After the political turning point in the GDR in 1989 , the People's Chamber could be freely elected for the first time in March 1990 . It constituted itself on April 5th in the Palace of the Republic . Because there were no work or conference rooms in the palace for members of parliament, the People's Chamber took over large parts of the house on Werderschen Markt, which was now called the House of Parliamentarians , for this purpose .
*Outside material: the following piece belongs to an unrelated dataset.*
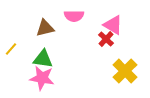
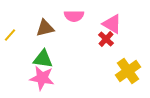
pink triangle: moved 1 px left, 1 px up
yellow line: moved 1 px left, 14 px up
yellow cross: moved 3 px right; rotated 10 degrees clockwise
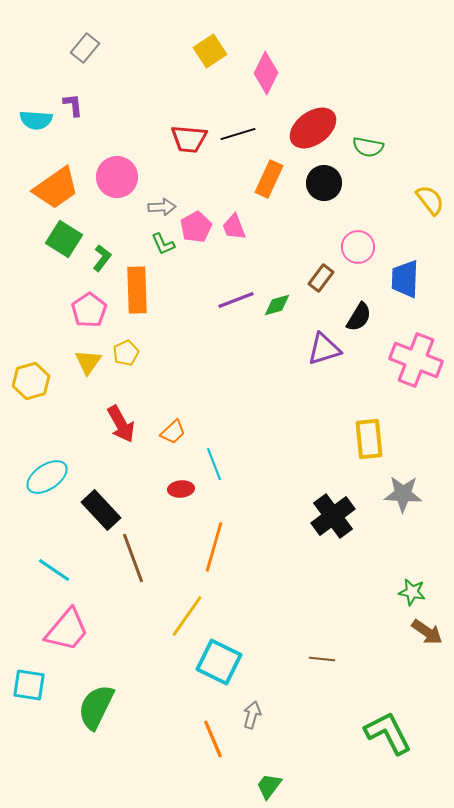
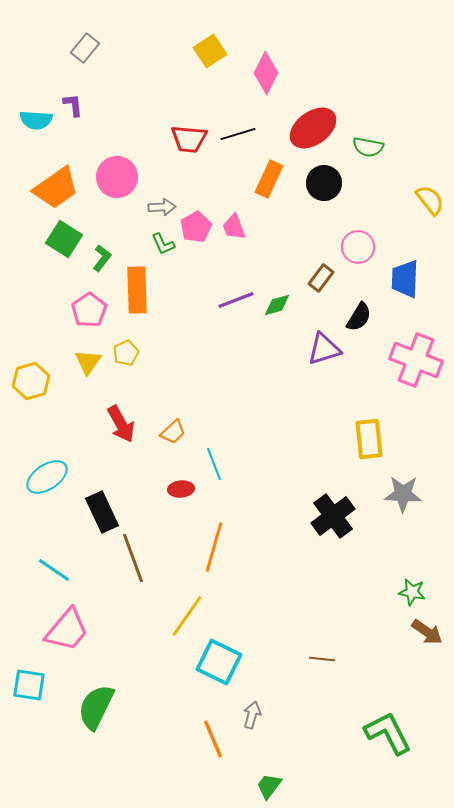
black rectangle at (101, 510): moved 1 px right, 2 px down; rotated 18 degrees clockwise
After the Palace of the Republic was closed due to asbestos pollution on September 19, 1990, the People's Chamber met in the large assembly room of the House of Parliamentarians. On September 20, 1990, it passed the " Act on the Treaty between the German Democratic Republic and the Federal Republic of Germany on the establishment of German unity " and on August 23, 1990, the GDR acceded to the scope of the Basic Law .
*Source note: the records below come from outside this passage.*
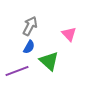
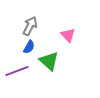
pink triangle: moved 1 px left, 1 px down
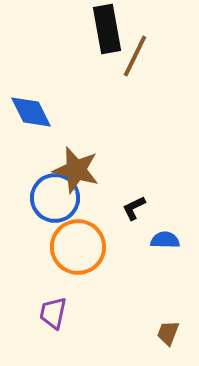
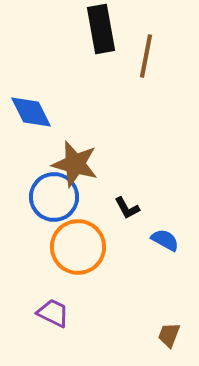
black rectangle: moved 6 px left
brown line: moved 11 px right; rotated 15 degrees counterclockwise
brown star: moved 1 px left, 6 px up
blue circle: moved 1 px left, 1 px up
black L-shape: moved 7 px left; rotated 92 degrees counterclockwise
blue semicircle: rotated 28 degrees clockwise
purple trapezoid: rotated 104 degrees clockwise
brown trapezoid: moved 1 px right, 2 px down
Foreign Office (since 1999)

Since 1999, the building on Werderschen Markt and the new ministry building (built from 1997 to 1999 by Thomas Müller Ivan Reimann Architects), which are connected via a courtyard, have been the headquarters of the Foreign Office .
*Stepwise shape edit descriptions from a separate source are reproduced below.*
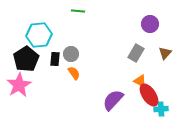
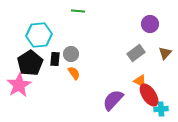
gray rectangle: rotated 24 degrees clockwise
black pentagon: moved 4 px right, 4 px down
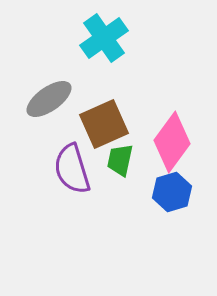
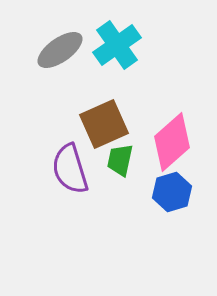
cyan cross: moved 13 px right, 7 px down
gray ellipse: moved 11 px right, 49 px up
pink diamond: rotated 12 degrees clockwise
purple semicircle: moved 2 px left
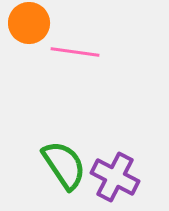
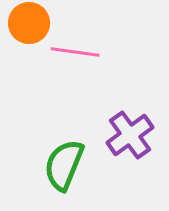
green semicircle: rotated 124 degrees counterclockwise
purple cross: moved 15 px right, 42 px up; rotated 27 degrees clockwise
The ministerial office is now located on the second floor of the house on Werderschen Markt. The rooms of the Ministry's Political Archives are located in the lower floors . The general planner for the renovation work was Hans Kollhoff . The aim of the renovation was, on the one hand, not to whitewash the history and to leave elements from the building's past visible, but on the other hand, to set new accents. This happened among other things through large-scale works by the artist Gerhard Merz .

Home owners

property Surname time
President of the Reichsbank Rudolf EA Havenstein 1913-1923
President of the Reichsbank Hjalmar shaft 1923-1930
President of the Reichsbank Hans Luther 1930-1933
President of the Reichsbank Hjalmar shaft 1933-1939
President of the Reichsbank Walther Funk 1939-1945
Minister of Finance of the GDR Hans Loch 1949-1955
Minister of Finance of the GDR Willy hull 1955-1959
General Secretary / First Secretary of the Central Committee of the SED Walter Ulbricht 1959-1971
First Secretary / General Secretary of the Central Committee of the SED Erich Honecker 1971-1989
General Secretary of the Central Committee of the SED Egon Krenz 1989-1990
President of the People's Chamber Sabine Bergmann-Pohl 1990
Federal Minister for Foreign Affairs Klaus Kinkel 1995-1998
Federal Minister for Foreign Affairs Joschka Fischer 1998-2005
Federal Minister for Foreign Affairs Frank-Walter Steinmeier 2005-2009
Federal Minister for Foreign Affairs Guido Westerwelle 2009-2013
Federal Minister for Foreign Affairs Frank-Walter Steinmeier 2013-2017
Federal Minister for Foreign Affairs Sigmar Gabriel 2017-2018
Federal Minister for Foreign Affairs Heiko Maas since 2018

Sources and web links

Commons : Reichsbank extension building  - collection of images, videos and audio files

literature

  • Hans Wilderotter (ed.): The house on the Werderschen market . Jovis, Berlin 2000/2002, p. 101 f. ISBN 3-931321-20-7 . review
On the history of construction and use
  • Peter Kroos and Andreas Marx: " The solution to a building problem of downright national importance." The extension of the Reichsbank 1933–1990 . In: Hans Wilderotter (Ed.): The house on the Werderschen market . Jovis, Berlin 2000, pp. 86-152. ISBN 3-931321-20-7 .

Individual evidence

  1. Detlev-Rohwedder-Haus : 420,000 m³, Reichstag : 380,000 m³. Source: Wilderotter, Das Haus am Werderschen Markt , p. 119
  2. Theft-proof and fireproof. The huge new building of the Deutsche Reichsbank Berlin . In: Berliner Illustrierte Zeitung , No. 4, 1941, pp. 117/118.